◆ Activity ◆
Below are some records. Return exactly the lines from the one with "Инструкция по применению" to the one with "Преимущества и недостатки", and nothing else.

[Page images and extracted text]
>>>>>

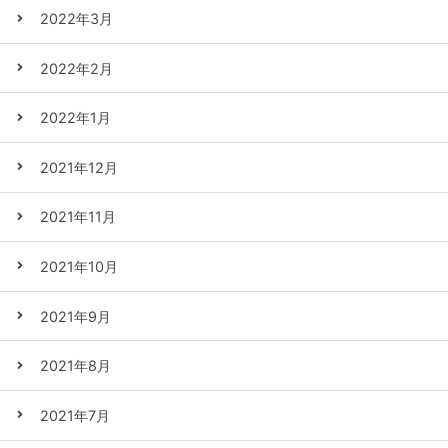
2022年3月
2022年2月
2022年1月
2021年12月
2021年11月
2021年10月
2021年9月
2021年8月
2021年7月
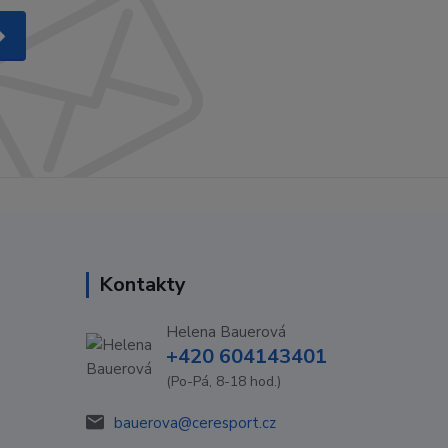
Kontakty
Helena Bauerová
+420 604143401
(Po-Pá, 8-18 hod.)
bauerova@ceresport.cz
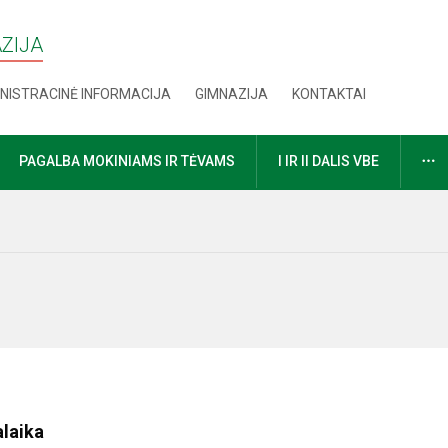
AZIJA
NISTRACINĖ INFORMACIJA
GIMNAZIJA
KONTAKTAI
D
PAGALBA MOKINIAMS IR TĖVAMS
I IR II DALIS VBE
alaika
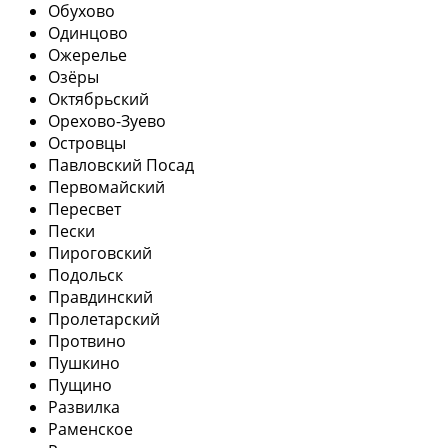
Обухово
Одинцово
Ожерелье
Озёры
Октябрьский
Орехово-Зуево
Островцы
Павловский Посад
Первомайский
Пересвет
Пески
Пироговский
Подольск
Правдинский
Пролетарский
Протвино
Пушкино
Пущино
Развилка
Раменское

<<<<<
>>>>>

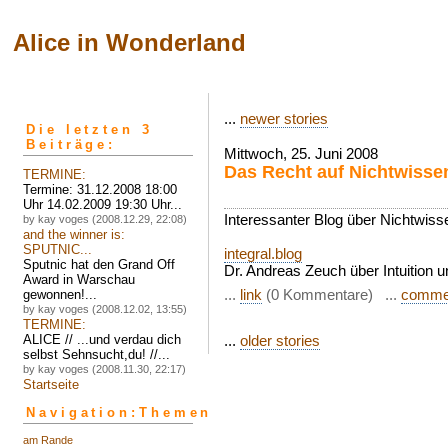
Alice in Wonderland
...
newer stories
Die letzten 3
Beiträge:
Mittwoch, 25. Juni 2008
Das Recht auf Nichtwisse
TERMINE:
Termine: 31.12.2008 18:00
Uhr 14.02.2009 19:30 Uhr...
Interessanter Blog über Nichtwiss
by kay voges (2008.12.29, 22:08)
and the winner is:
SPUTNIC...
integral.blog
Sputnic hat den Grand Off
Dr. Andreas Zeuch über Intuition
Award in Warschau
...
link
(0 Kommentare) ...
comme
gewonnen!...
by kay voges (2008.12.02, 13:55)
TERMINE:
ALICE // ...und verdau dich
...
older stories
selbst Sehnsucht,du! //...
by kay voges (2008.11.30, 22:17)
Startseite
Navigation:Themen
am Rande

<<<<<
>>>>>

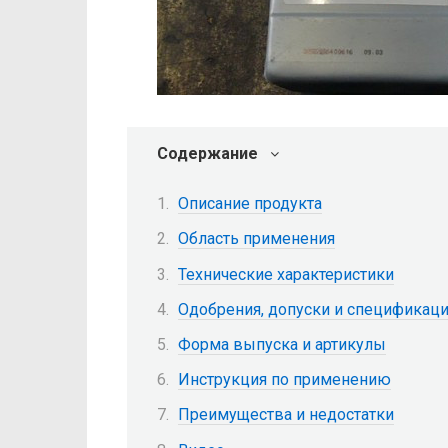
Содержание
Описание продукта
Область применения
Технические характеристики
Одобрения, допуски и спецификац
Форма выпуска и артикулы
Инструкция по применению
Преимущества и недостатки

<<<<<

◆ Written solution ◆
Инструкция по применению
Преимущества и недостатки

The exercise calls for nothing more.